Work required:
For the data below, retype word for word the lines from the one containing "I’m 63 and my husband is 65 and on Medicare." through the one containing "always use."; drop the pictures.

Data to use:
____

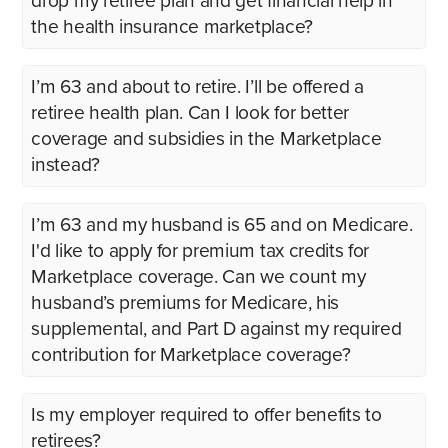
drop my retiree plan and get financial help in
the health insurance marketplace?
I’m 63 and about to retire. I’ll be offered a
retiree health plan. Can I look for better
coverage and subsidies in the Marketplace
instead?
I’m 63 and my husband is 65 and on Medicare.
I'd like to apply for premium tax credits for
Marketplace coverage. Can we count my
husband’s premiums for Medicare, his
supplemental, and Part D against my required
contribution for Marketplace coverage?
Is my employer required to offer benefits to
retirees?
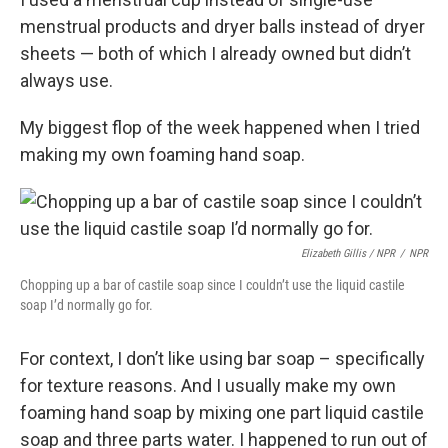
menstrual products and dryer balls instead of dryer
sheets — both of which I already owned but didn’t
always use.
My biggest flop of the week happened when I tried
making my own foaming hand soap.
Elizabeth Gillis / NPR
/
NPR
Chopping up a bar of castile soap since I couldn’t use the liquid castile
soap I’d normally go for.
For context, I don’t like using bar soap – specifically
for texture reasons. And I usually make my own
foaming hand soap by mixing one part liquid castile
soap and three parts water. I happened to run out of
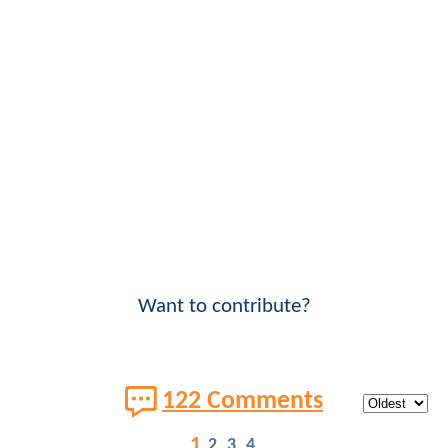
Want to contribute?
122 Comments
1
2
3
4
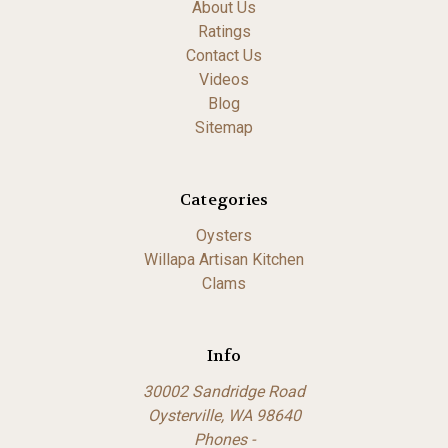
About Us
Ratings
Contact Us
Videos
Blog
Sitemap
Categories
Oysters
Willapa Artisan Kitchen
Clams
Info
30002 Sandridge Road
Oysterville, WA 98640
Phones -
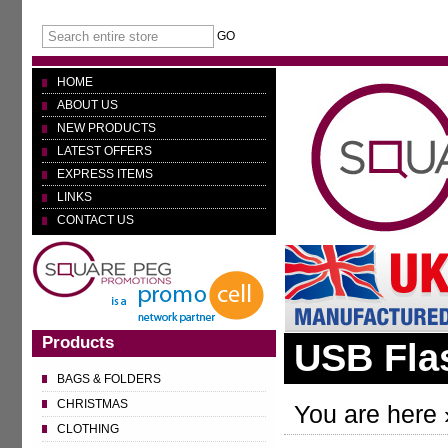
GO
HOME
ABOUT US
NEW PRODUCTS
LATEST OFFERS
EXPRESS ITEMS
LINKS
CONTACT US
Products
USB Fla
BAGS & FOLDERS
CHRISTMAS
You are here 
CLOTHING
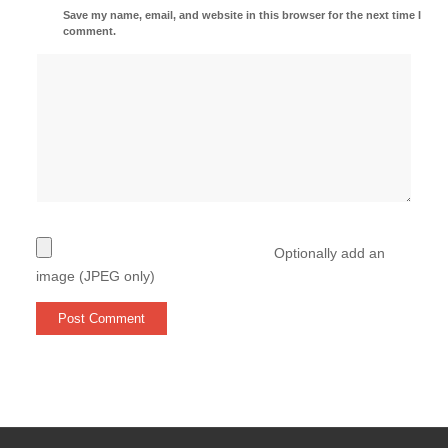
Save my name, email, and website in this browser for the next time I
comment.
Optionally add an
image (JPEG only)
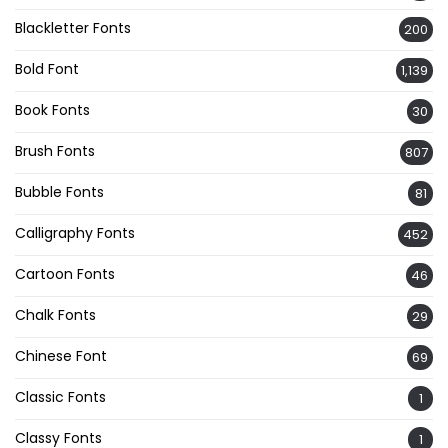
Blackletter Fonts
200
Bold Font
1,139
Book Fonts
30
Brush Fonts
807
Bubble Fonts
81
Calligraphy Fonts
452
Cartoon Fonts
46
Chalk Fonts
29
Chinese Font
69
Classic Fonts
1
Classy Fonts
1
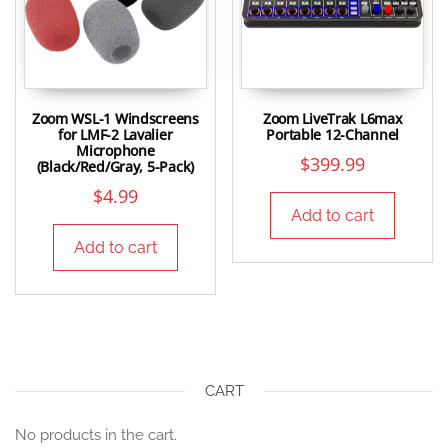
Zoom WSL-1 Windscreens
Zoom LiveTrak L6max
for LMF-2 Lavalier
Portable 12-Channel
Microphone
$
399.99
(Black/Red/Gray, 5-Pack)
$
4.99
Add to cart
Add to cart
CART
No products in the cart.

____

Result of this task:
I’m 63 and my husband is 65 and on Medicare.
I'd like to apply for premium tax credits for
Marketplace coverage. Can we count my
husband’s premiums for Medicare, his
supplemental, and Part D against my required
contribution for Marketplace coverage?
Is my employer required to offer benefits to
retirees?
menstrual products and dryer balls instead of dryer
sheets — both of which I already owned but didn’t
always use.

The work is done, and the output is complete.